How to synchronize data from a self-managed SQL Server to PolarDB for MySQL - Data Transmission Service

Prerequisites

Before you begin, ensure that you have:

A self-managed SQL Server database running a version supported by DTS. For supported versions, see Overview of data synchronization scenarios
A PolarDB for MySQL cluster already created. See Purchase an Enterprise Edition cluster or Purchase a subscription cluster
Enough available storage on the PolarDB for MySQL cluster to hold all data from the source SQL Server database

If the source database meets any of the following conditions, split the task into multiple subtasks:

Contains more than 10 databases
Backs up logs more frequently than once per hour
Executes more than 100 DDL statements per hour per database
Writes logs at more than 20 MB/s per database
Requires change data capture (CDC) to be enabled for more than 1,000 tables

Choose an incremental synchronization mode

Before configuring the task, decide which incremental synchronization mode fits your source database. This choice affects both the source database preparation steps and the limits that apply.

Mode	Supported table types	Impact on source database	Best for
Hybrid log-based parsing	All table types, including heap tables, tables without primary keys, compressed tables, and tables with computed columns	Creates trigger `dts_cdc_sync_ddl`, heartbeat table `dts_sync_progress`, and DDL history table `dts_cdc_ddl_history`; enables CDC on the source database and specific tables	Most SQL Server deployments where the source can tolerate DTS writing artifacts
Incremental synchronization based on source database logs	Tables with clustered indexes and primary key columns only; no heap tables, tables without primary keys, compressed tables, or tables with computed columns	Creates trigger `dts_cdc_sync_ddl`, heartbeat table `dts_sync_progress`, and DDL history table `dts_cdc_ddl_history` in the source database	Sources where you cannot modify the database
Polling CDC instances	Amazon RDS for SQL Server, Microsoft Azure SQL Database, Microsoft Azure SQL Managed Instance, Microsoft Azure SQL Server on Virtual Machine, and Google Cloud SQL for SQL Server	DTS enables database-level and table-level CDC; causes brief table locks (a few seconds)	Third-party cloud SQL Server databases

For ApsaraDB RDS for SQL Server instances running the Web edition, you must use Incremental synchronization based on source database logs.

To check whether your tables are heap tables, tables without primary keys, compressed tables, or tables with computed columns, see the FAQ.

Billing

Synchronization type	Cost
Schema synchronization and full data synchronization	Free
Incremental data synchronization	Charged. See Billing overview.

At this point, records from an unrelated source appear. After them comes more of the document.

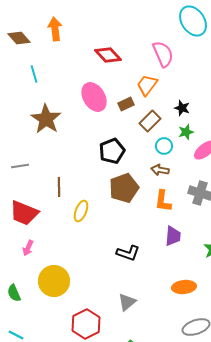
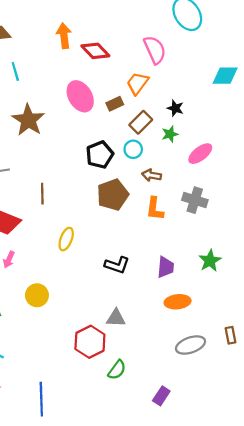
orange arrow: (55, 29) -> (64, 36), moved
green star: (186, 132) -> (170, 134), moved
cyan circle: (164, 146) -> (133, 149), moved
yellow ellipse: (81, 211) -> (66, 239), moved
purple trapezoid: (173, 236) -> (166, 267), moved
yellow circle: (54, 281) -> (37, 295), size x0.7
gray triangle: (127, 302) -> (116, 318), turned 42
red hexagon: (86, 324) -> (90, 342), moved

Supported synchronization topologies

One-way one-to-one synchronization
One-way one-to-many synchronization
One-way many-to-one synchronization

For all supported topologies, see Synchronization topologies.

SQL operations that can be synchronized

Operation type	Statements
DML	`INSERT`, `UPDATE`, `DELETE`
DDL	`CREATE TABLE`, `ADD COLUMN`, `DROP COLUMN`, `DROP TABLE`, `CREATE INDEX`, `DROP INDEX`

The following DDL operations are not synchronized:

CREATE TABLE for partitioned tables or tables containing functions
DDL operations involving user-defined types
Online DDL operations
Transactional DDL statements

Limitations

Source database limitations

Tables must have a PRIMARY KEY or UNIQUE constraint, with all fields unique. Without this, the destination database may contain duplicate records.
If you select tables as objects and rename them in the destination database: maximum 5,000 tables per task. For more tables, configure multiple tasks or synchronize at the database level.
Maximum 10 databases per synchronization task. For more, configure multiple tasks.
DTS uses the fn_log function to read source logs. Do not clear source database logs before the task completes — doing so may cause the task to fail.
Data logging requirements:
- The backup mode must be set to Full, and a full physical backup must be performed.
- For incremental-only synchronization: retain logs for at least 24 hours.
- For full plus incremental synchronization: retain logs for at least 7 days. After full synchronization completes, you can reduce the retention to 24 hours.
If the source is a read-only instance, DDL operations cannot be synchronized.
If the source database is an Azure SQL Database, a data synchronization task can synchronize data from only one database.
For ApsaraDB RDS for SQL Server instances: disable Transparent Data Encryption (TDE) before starting the task. See Disable TDE.
During schema synchronization and full data synchronization, do not execute DDL statements. Doing so causes the task to fail.
For full data synchronization, use the READ_COMMITTED_SNAPSHOT transaction isolation mode on the source database to prevent shared locks from blocking data writes. If you skip this, data inconsistency or instance failures may occur and are not covered by the DTS service level agreement (SLA).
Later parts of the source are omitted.